**Problem description**: Each record needs to be transcribed exactly.
Segment Start: Records supplied
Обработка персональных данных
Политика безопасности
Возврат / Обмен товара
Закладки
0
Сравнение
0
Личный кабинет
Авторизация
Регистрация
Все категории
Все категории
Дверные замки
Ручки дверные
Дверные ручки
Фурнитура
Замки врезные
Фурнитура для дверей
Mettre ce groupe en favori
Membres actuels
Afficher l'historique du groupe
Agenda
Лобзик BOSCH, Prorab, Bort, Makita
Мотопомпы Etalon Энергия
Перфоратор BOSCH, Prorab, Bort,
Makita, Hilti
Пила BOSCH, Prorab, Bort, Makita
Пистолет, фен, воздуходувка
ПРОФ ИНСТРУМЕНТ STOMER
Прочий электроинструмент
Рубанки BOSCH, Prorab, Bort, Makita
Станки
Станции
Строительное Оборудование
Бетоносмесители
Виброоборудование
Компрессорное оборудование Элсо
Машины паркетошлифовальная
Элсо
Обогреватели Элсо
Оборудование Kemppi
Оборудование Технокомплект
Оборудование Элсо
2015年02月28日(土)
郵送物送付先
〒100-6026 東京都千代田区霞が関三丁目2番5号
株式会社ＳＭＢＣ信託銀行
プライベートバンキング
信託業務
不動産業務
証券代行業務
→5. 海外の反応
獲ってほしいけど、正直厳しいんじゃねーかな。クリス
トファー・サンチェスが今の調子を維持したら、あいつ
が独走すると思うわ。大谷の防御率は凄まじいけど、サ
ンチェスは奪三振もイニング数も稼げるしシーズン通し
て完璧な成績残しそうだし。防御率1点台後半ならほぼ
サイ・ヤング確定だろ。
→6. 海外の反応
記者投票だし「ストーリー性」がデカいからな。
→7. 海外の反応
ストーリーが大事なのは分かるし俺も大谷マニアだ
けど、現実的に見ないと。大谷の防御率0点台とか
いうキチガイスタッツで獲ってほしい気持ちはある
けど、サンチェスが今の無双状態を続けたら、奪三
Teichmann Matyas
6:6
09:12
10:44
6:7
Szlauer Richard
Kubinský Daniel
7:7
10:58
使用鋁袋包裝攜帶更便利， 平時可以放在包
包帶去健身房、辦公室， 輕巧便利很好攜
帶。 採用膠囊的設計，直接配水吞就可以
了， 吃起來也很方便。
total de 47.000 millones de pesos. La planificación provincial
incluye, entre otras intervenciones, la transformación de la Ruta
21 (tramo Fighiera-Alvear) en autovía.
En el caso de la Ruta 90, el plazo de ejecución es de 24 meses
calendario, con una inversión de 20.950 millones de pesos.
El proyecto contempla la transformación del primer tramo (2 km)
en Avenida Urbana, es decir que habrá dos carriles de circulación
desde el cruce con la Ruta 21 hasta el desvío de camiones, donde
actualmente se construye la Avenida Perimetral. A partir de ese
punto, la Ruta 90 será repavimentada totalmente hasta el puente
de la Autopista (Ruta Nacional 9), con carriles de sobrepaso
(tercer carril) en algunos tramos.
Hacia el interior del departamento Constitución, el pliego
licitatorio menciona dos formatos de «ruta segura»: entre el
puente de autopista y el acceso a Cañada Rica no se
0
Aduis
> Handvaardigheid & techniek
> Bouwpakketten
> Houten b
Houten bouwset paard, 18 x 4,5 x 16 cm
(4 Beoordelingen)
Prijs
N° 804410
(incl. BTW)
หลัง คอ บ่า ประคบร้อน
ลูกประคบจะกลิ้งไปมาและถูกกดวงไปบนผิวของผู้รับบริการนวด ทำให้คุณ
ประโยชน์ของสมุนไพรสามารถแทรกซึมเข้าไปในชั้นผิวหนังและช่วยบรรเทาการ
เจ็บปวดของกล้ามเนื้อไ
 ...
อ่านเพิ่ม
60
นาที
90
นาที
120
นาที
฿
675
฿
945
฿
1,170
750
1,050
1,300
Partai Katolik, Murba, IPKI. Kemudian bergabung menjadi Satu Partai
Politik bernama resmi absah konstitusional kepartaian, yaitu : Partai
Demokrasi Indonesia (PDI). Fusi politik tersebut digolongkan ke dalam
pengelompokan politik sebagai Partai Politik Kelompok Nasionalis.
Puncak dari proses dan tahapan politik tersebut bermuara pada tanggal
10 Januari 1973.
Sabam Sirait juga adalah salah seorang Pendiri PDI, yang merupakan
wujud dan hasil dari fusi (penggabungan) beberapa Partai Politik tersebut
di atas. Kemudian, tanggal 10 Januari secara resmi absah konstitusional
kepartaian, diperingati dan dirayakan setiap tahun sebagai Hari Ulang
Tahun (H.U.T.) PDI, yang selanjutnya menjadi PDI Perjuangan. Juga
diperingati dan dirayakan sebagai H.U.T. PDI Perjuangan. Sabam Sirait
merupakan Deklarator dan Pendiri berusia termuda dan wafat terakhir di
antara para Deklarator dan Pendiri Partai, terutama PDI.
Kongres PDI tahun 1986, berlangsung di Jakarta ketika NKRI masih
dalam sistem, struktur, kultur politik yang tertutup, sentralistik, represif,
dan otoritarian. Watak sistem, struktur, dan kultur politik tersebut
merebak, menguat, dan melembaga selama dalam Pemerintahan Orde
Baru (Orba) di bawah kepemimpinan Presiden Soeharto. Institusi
Segment End: Records supplied
**Output for this task**:
Обработка персональных данных
Политика безопасности
Возврат / Обмен товара
Закладки
0
Сравнение
0
Личный кабинет
Авторизация
Регистрация
Все категории
Все категории
Дверные замки
Ручки дверные
Дверные ручки
Фурнитура
Замки врезные
Фурнитура для дверей
Mettre ce groupe en favori
Membres actuels
Afficher l'historique du groupe
Agenda
Лобзик BOSCH, Prorab, Bort, Makita
Мотопомпы Etalon Энергия
Перфоратор BOSCH, Prorab, Bort,
Makita, Hilti
Пила BOSCH, Prorab, Bort, Makita
Пистолет, фен, воздуходувка
ПРОФ ИНСТРУМЕНТ STOMER
Прочий электроинструмент
Рубанки BOSCH, Prorab, Bort, Makita
Станки
Станции
Строительное Оборудование
Бетоносмесители
Виброоборудование
Компрессорное оборудование Элсо
Машины паркетошлифовальная
Элсо
Обогреватели Элсо
Оборудование Kemppi
Оборудование Технокомплект
Оборудование Элсо
2015年02月28日(土)
郵送物送付先
〒100-6026 東京都千代田区霞が関三丁目2番5号
株式会社ＳＭＢＣ信託銀行
プライベートバンキング
信託業務
不動産業務
証券代行業務
→5. 海外の反応
獲ってほしいけど、正直厳しいんじゃねーかな。クリス
トファー・サンチェスが今の調子を維持したら、あいつ
が独走すると思うわ。大谷の防御率は凄まじいけど、サ
ンチェスは奪三振もイニング数も稼げるしシーズン通し
て完璧な成績残しそうだし。防御率1点台後半ならほぼ
サイ・ヤング確定だろ。
→6. 海外の反応
記者投票だし「ストーリー性」がデカいからな。
→7. 海外の反応
ストーリーが大事なのは分かるし俺も大谷マニアだ
けど、現実的に見ないと。大谷の防御率0点台とか
いうキチガイスタッツで獲ってほしい気持ちはある
けど、サンチェスが今の無双状態を続けたら、奪三
Teichmann Matyas
6:6
09:12
10:44
6:7
Szlauer Richard
Kubinský Daniel
7:7
10:58
使用鋁袋包裝攜帶更便利， 平時可以放在包
包帶去健身房、辦公室， 輕巧便利很好攜
帶。 採用膠囊的設計，直接配水吞就可以
了， 吃起來也很方便。
total de 47.000 millones de pesos. La planificación provincial
incluye, entre otras intervenciones, la transformación de la Ruta
21 (tramo Fighiera-Alvear) en autovía.
En el caso de la Ruta 90, el plazo de ejecución es de 24 meses
calendario, con una inversión de 20.950 millones de pesos.
El proyecto contempla la transformación del primer tramo (2 km)
en Avenida Urbana, es decir que habrá dos carriles de circulación
desde el cruce con la Ruta 21 hasta el desvío de camiones, donde
actualmente se construye la Avenida Perimetral. A partir de ese
punto, la Ruta 90 será repavimentada totalmente hasta el puente
de la Autopista (Ruta Nacional 9), con carriles de sobrepaso
(tercer carril) en algunos tramos.
Hacia el interior del departamento Constitución, el pliego
licitatorio menciona dos formatos de «ruta segura»: entre el
puente de autopista y el acceso a Cañada Rica no se
0
Aduis
> Handvaardigheid & techniek
> Bouwpakketten
> Houten b
Houten bouwset paard, 18 x 4,5 x 16 cm
(4 Beoordelingen)
Prijs
N° 804410
(incl. BTW)
หลัง คอ บ่า ประคบร้อน
ลูกประคบจะกลิ้งไปมาและถูกกดวงไปบนผิวของผู้รับบริการนวด ทำให้คุณ
ประโยชน์ของสมุนไพรสามารถแทรกซึมเข้าไปในชั้นผิวหนังและช่วยบรรเทาการ
เจ็บปวดของกล้ามเนื้อไ
 ...
อ่านเพิ่ม
60
นาที
90
นาที
120
นาที
฿
675
฿
945
฿
1,170
750
1,050
1,300
Partai Katolik, Murba, IPKI. Kemudian bergabung menjadi Satu Partai
Politik bernama resmi absah konstitusional kepartaian, yaitu : Partai
Demokrasi Indonesia (PDI). Fusi politik tersebut digolongkan ke dalam
pengelompokan politik sebagai Partai Politik Kelompok Nasionalis.
Puncak dari proses dan tahapan politik tersebut bermuara pada tanggal
10 Januari 1973.
Sabam Sirait juga adalah salah seorang Pendiri PDI, yang merupakan
wujud dan hasil dari fusi (penggabungan) beberapa Partai Politik tersebut
di atas. Kemudian, tanggal 10 Januari secara resmi absah konstitusional
kepartaian, diperingati dan dirayakan setiap tahun sebagai Hari Ulang
Tahun (H.U.T.) PDI, yang selanjutnya menjadi PDI Perjuangan. Juga
diperingati dan dirayakan sebagai H.U.T. PDI Perjuangan. Sabam Sirait
merupakan Deklarator dan Pendiri berusia termuda dan wafat terakhir di
antara para Deklarator dan Pendiri Partai, terutama PDI.
Kongres PDI tahun 1986, berlangsung di Jakarta ketika NKRI masih
dalam sistem, struktur, kultur politik yang tertutup, sentralistik, represif,
dan otoritarian. Watak sistem, struktur, dan kultur politik tersebut
merebak, menguat, dan melembaga selama dalam Pemerintahan Orde
Baru (Orba) di bawah kepemimpinan Presiden Soeharto. Institusi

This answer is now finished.